The plaintiff has also asserted a claim that the defendant violated the Age Discrimination in Employment Act, (hereinafter "ADEA"), 29 U.S.C. § 626 et seq. Under the ADEA, it is "unlawful for an employer . . . to fail or refuse to hire or to discharge any individual or otherwise discriminate against any individual with respect to his compensation, terms, conditions, or privileges of employment, because of such individual's age." 29 U.S.C. § 623(a)(1) (1994). Plaintiff was forty-seven years of age at the time of his termination from employment. Compl. ¶ 60. Defendant argues that the plaintiff's claim under the ADEA must be dismissed because the plaintiff never filed a claim with the EEOC with respect to ADEA, which is a prerequisite to bringing suit. It cannot be disputed that as a condition precedent to filing suit under the ADEA, a plaintiff must first file a charge with the EEOC within 180 days of the alleged discriminatory act. 29 U.S.C. § 626(d).

Plaintiff alleges that he attempted to amend his EEOC complaint on December 16, 1999 to include a claim of age discrimination. Compl. ¶¶ 33-34. Plaintiff did not receive a response to this attempt to amend. Id. at ¶ 38. Eventually, plaintiff retained counsel, as he was not receiving any responses from the EEOC. Id. at ¶ 39. The EEOC forwarded a copy of the right-to-sue letter to counsel on November 3, 2000. The EEOC apparently indicated that the letter was mailed for the first time on December 14, 1999. Id. at ¶¶ 40-41.

Once again questions of fact exist. Thus, we must accept the plaintiff's assertions as true and view the matter in the light most favorable to him. If the facts support the plaintiff that he never received a copy of the "right to sue" letter prior to November 3, 2000, it would be appropriate for him to attempt to amend the complaint prior to that date. If, however, the facts eventually reveal that plaintiff received notice of the EEOC's actions prior to his attempt to amend, he may in fact be barred from bringing the ADEA claim. Accordingly, dismissal of the A DEA claim is premature at this point.

III. Public Policy

Count V of the complaint alleges that plaintiff's termination was in violation of the public policy of the Commonwealth of Pennsylvania because it was in retaliation for his backing and approving the case of Dr. Cathleen Jones. Therefore, plaintiff alleges that his termination restricted his of freedom of speech. Compl. ¶¶ 88-89. Defendant asserts that this count should be dismissed, and we agree.
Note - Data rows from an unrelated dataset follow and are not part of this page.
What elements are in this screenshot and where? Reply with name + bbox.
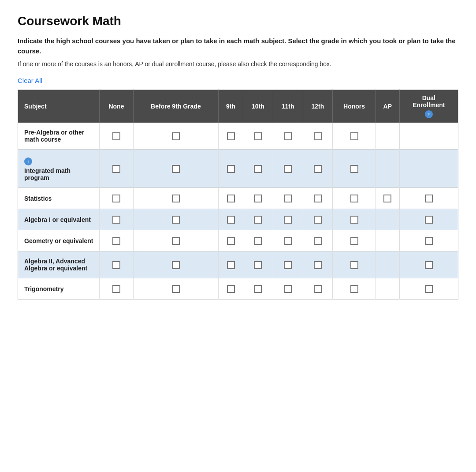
cell-statistics-9th bbox=[218, 188, 243, 209]
col-header-before9th: Before 9th Grade bbox=[133, 90, 218, 123]
checkbox-pre-algebra-9th[interactable] bbox=[227, 132, 235, 140]
cell-integrated-math-dual bbox=[399, 150, 458, 188]
checkbox-algebra-1-honors[interactable] bbox=[350, 216, 358, 224]
checkbox-geometry-dual[interactable] bbox=[425, 237, 433, 245]
checkbox-trigonometry-dual[interactable] bbox=[425, 285, 433, 293]
col-header-9th: 9th bbox=[218, 90, 243, 123]
checkbox-integrated-math-9th[interactable] bbox=[227, 165, 235, 173]
subject-cell-trigonometry: Trigonometry bbox=[18, 278, 100, 300]
subject-info-icon: ♀ bbox=[24, 157, 32, 165]
cell-integrated-math-ap bbox=[376, 150, 399, 188]
clear-all-link[interactable]: Clear All bbox=[18, 77, 42, 84]
cell-algebra-1-ap bbox=[376, 209, 399, 230]
checkbox-algebra-2-dual[interactable] bbox=[425, 261, 433, 269]
checkbox-integrated-math-10th[interactable] bbox=[254, 165, 262, 173]
checkbox-algebra-1-10th[interactable] bbox=[254, 216, 262, 224]
checkbox-algebra-1-dual[interactable] bbox=[425, 216, 433, 224]
checkbox-algebra-2-12th[interactable] bbox=[314, 261, 322, 269]
table-header-row: Subject None Before 9th Grade 9th 10th 1… bbox=[18, 90, 458, 123]
checkbox-statistics-none[interactable] bbox=[112, 195, 120, 202]
cell-geometry-none bbox=[100, 230, 134, 251]
checkbox-integrated-math-before9th[interactable] bbox=[172, 165, 180, 173]
checkbox-pre-algebra-11th[interactable] bbox=[284, 132, 292, 140]
cell-geometry-12th bbox=[303, 230, 333, 251]
checkbox-algebra-2-honors[interactable] bbox=[350, 261, 358, 269]
cell-pre-algebra-12th bbox=[303, 123, 333, 150]
checkbox-geometry-none[interactable] bbox=[112, 237, 120, 245]
subject-cell-statistics: Statistics bbox=[18, 188, 100, 209]
checkbox-statistics-honors[interactable] bbox=[350, 195, 358, 202]
checkbox-algebra-1-11th[interactable] bbox=[284, 216, 292, 224]
cell-integrated-math-12th bbox=[303, 150, 333, 188]
checkbox-integrated-math-12th[interactable] bbox=[314, 165, 322, 173]
checkbox-pre-algebra-10th[interactable] bbox=[254, 132, 262, 140]
checkbox-trigonometry-honors[interactable] bbox=[350, 285, 358, 293]
subject-label: Geometry or equivalent bbox=[24, 237, 93, 244]
cell-trigonometry-12th bbox=[303, 278, 333, 300]
checkbox-integrated-math-honors[interactable] bbox=[350, 165, 358, 173]
dual-enrollment-info-icon: ♀ bbox=[425, 110, 433, 118]
checkbox-trigonometry-none[interactable] bbox=[112, 285, 120, 293]
cell-algebra-1-12th bbox=[303, 209, 333, 230]
cell-statistics-12th bbox=[303, 188, 333, 209]
checkbox-algebra-1-before9th[interactable] bbox=[172, 216, 180, 224]
checkbox-statistics-10th[interactable] bbox=[254, 195, 262, 202]
checkbox-geometry-12th[interactable] bbox=[314, 237, 322, 245]
cell-geometry-9th bbox=[218, 230, 243, 251]
checkbox-algebra-2-9th[interactable] bbox=[227, 261, 235, 269]
checkbox-geometry-honors[interactable] bbox=[350, 237, 358, 245]
cell-algebra-1-none bbox=[100, 209, 134, 230]
cell-algebra-1-10th bbox=[243, 209, 273, 230]
checkbox-trigonometry-before9th[interactable] bbox=[172, 285, 180, 293]
checkbox-algebra-1-none[interactable] bbox=[112, 216, 120, 224]
cell-trigonometry-before9th bbox=[133, 278, 218, 300]
coursework-table: Subject None Before 9th Grade 9th 10th 1… bbox=[18, 90, 458, 300]
cell-statistics-ap bbox=[376, 188, 399, 209]
cell-algebra-2-ap bbox=[376, 251, 399, 278]
checkbox-algebra-2-11th[interactable] bbox=[284, 261, 292, 269]
cell-geometry-before9th bbox=[133, 230, 218, 251]
checkbox-pre-algebra-before9th[interactable] bbox=[172, 132, 180, 140]
checkbox-algebra-2-10th[interactable] bbox=[254, 261, 262, 269]
subject-cell-integrated-math: ♀Integrated math program bbox=[18, 150, 100, 188]
checkbox-geometry-before9th[interactable] bbox=[172, 237, 180, 245]
cell-integrated-math-honors bbox=[333, 150, 376, 188]
subject-label: Pre-Algebra or other math course bbox=[24, 129, 96, 143]
table-row: Pre-Algebra or other math course bbox=[18, 123, 458, 150]
cell-pre-algebra-none bbox=[100, 123, 134, 150]
checkbox-pre-algebra-none[interactable] bbox=[112, 132, 120, 140]
col-header-honors: Honors bbox=[333, 90, 376, 123]
cell-trigonometry-11th bbox=[273, 278, 303, 300]
table-row: ♀Integrated math program bbox=[18, 150, 458, 188]
checkbox-algebra-2-none[interactable] bbox=[112, 261, 120, 269]
checkbox-integrated-math-11th[interactable] bbox=[284, 165, 292, 173]
checkbox-trigonometry-9th[interactable] bbox=[227, 285, 235, 293]
checkbox-geometry-9th[interactable] bbox=[227, 237, 235, 245]
checkbox-geometry-11th[interactable] bbox=[284, 237, 292, 245]
subject-label: Algebra I or equivalent bbox=[24, 216, 91, 223]
checkbox-pre-algebra-12th[interactable] bbox=[314, 132, 322, 140]
checkbox-pre-algebra-honors[interactable] bbox=[350, 132, 358, 140]
checkbox-geometry-10th[interactable] bbox=[254, 237, 262, 245]
col-header-10th: 10th bbox=[243, 90, 273, 123]
checkbox-integrated-math-none[interactable] bbox=[112, 165, 120, 173]
checkbox-algebra-1-12th[interactable] bbox=[314, 216, 322, 224]
checkbox-trigonometry-10th[interactable] bbox=[254, 285, 262, 293]
checkbox-statistics-before9th[interactable] bbox=[172, 195, 180, 202]
checkbox-statistics-9th[interactable] bbox=[227, 195, 235, 202]
checkbox-statistics-ap[interactable] bbox=[383, 195, 391, 202]
checkbox-statistics-12th[interactable] bbox=[314, 195, 322, 202]
checkbox-trigonometry-12th[interactable] bbox=[314, 285, 322, 293]
checkbox-trigonometry-11th[interactable] bbox=[284, 285, 292, 293]
cell-integrated-math-before9th bbox=[133, 150, 218, 188]
cell-integrated-math-9th bbox=[218, 150, 243, 188]
subject-cell-algebra-2: Algebra II, Advanced Algebra or equivale… bbox=[18, 251, 100, 278]
col-header-dual: DualEnrollment ♀ bbox=[399, 90, 458, 123]
table-row: Algebra I or equivalent bbox=[18, 209, 458, 230]
checkbox-algebra-1-9th[interactable] bbox=[227, 216, 235, 224]
table-row: Statistics bbox=[18, 188, 458, 209]
checkbox-statistics-11th[interactable] bbox=[284, 195, 292, 202]
checkbox-algebra-2-before9th[interactable] bbox=[172, 261, 180, 269]
cell-algebra-2-before9th bbox=[133, 251, 218, 278]
checkbox-statistics-dual[interactable] bbox=[425, 195, 433, 202]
Pennsylvania is an at-will employment state. It does not allow a common law cause of action for wrongful discharge of an at-will employee. In the absence of a contract, an employee can be terminated for any reason or no reason. Bore v. Piece Goods Shop, Inc., 963 F.2d 611, 614 (3d Cir. 1992). An exception to this general law exists where the employee's termination violates public policy. Id.

Plaintiff contends that his dismissal was contrary to public policy as it violated his constitutional right to free speech. The defendant, however, is a private actor, not a state actor, and in construing Pennsylvania law on this issue, the Third Circuit Court of Appeals has held as follows:

In light of the narrowness of the public policy exception of the Pennsylvania courts' continuing insistence upon the state action requirement, we predict that if faced with the issue, the Pennsylvania Supreme Court would not look to the First and Fourth Amendments as sources of public policy when there is no state action.

Id.

Accordingly, as there is no state action alleged in the instant case, we will dismiss Count V of the complaint alleging termination in violation of public policy based upon an infringement of the plaintiff's First Amendment right to free speech.

IV. Fraud, Deceit and Misrepresentation

Defendant also seeks the dismissal of Count VI of the plaintiff's complaint which asserts a cause of action for fraud, deceit and misrepresentation. Pennsylvania law provides that in order to prove fraud or misrepresentation a plaintiff must demonstrate the following: 1) a representation; 2) that is material to the transaction at hand; 3) made falsely or with knowledge of its falsity or recklessness as to whether it is true or false; 4) and made with the intent of misleading another into relying upon it; 5) justifiable reliance; and 6) resulting injury. Gibbs v. Ergs, 647 A.2d 882, 889 (Pa. 1994). The same elements make up the tort of intentional non-disclosure, but the party must intentionally conceal a material fact instead of making a material misrepresentation. GMH Associates, Inc. v. The Prudential Realty Group, 752 A.2d 889, 901 (Pa.Super.Ct. 2000).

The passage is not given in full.